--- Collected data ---

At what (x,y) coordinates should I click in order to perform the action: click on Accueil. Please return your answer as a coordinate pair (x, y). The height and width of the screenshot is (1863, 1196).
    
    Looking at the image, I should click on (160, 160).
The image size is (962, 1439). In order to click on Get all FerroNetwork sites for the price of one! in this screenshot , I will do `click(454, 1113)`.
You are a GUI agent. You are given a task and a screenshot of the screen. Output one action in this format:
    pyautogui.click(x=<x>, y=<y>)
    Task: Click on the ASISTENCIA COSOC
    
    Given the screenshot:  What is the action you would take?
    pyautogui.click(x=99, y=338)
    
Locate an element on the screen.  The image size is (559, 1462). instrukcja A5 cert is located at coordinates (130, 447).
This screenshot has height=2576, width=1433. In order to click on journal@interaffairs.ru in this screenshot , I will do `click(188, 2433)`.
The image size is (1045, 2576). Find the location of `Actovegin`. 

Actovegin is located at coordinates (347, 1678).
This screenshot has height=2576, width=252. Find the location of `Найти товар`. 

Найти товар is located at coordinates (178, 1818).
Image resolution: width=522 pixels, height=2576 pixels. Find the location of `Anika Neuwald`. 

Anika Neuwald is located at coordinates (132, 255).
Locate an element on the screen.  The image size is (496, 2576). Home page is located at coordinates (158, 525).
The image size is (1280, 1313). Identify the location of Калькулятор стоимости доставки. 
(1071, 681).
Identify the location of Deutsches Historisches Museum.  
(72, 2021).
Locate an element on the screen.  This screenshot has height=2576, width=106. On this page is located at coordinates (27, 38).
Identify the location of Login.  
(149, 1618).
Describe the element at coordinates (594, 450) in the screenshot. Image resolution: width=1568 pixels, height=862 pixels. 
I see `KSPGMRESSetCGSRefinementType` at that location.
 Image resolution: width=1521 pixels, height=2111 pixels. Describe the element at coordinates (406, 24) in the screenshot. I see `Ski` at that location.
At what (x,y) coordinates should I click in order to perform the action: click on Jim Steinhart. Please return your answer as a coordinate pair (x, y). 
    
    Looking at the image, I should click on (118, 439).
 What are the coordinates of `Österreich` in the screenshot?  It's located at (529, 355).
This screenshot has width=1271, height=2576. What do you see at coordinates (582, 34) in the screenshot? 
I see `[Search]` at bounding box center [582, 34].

--- TASK TO COMPLETE ---
Return the line that contains "What are the" along with every line after it through the end of the entries, exactly, adding nothing.

--- RESULT OF THIS EXERCISE ---
 What are the coordinates of `Österreich` in the screenshot?  It's located at (529, 355).
This screenshot has width=1271, height=2576. What do you see at coordinates (582, 34) in the screenshot? 
I see `[Search]` at bounding box center [582, 34].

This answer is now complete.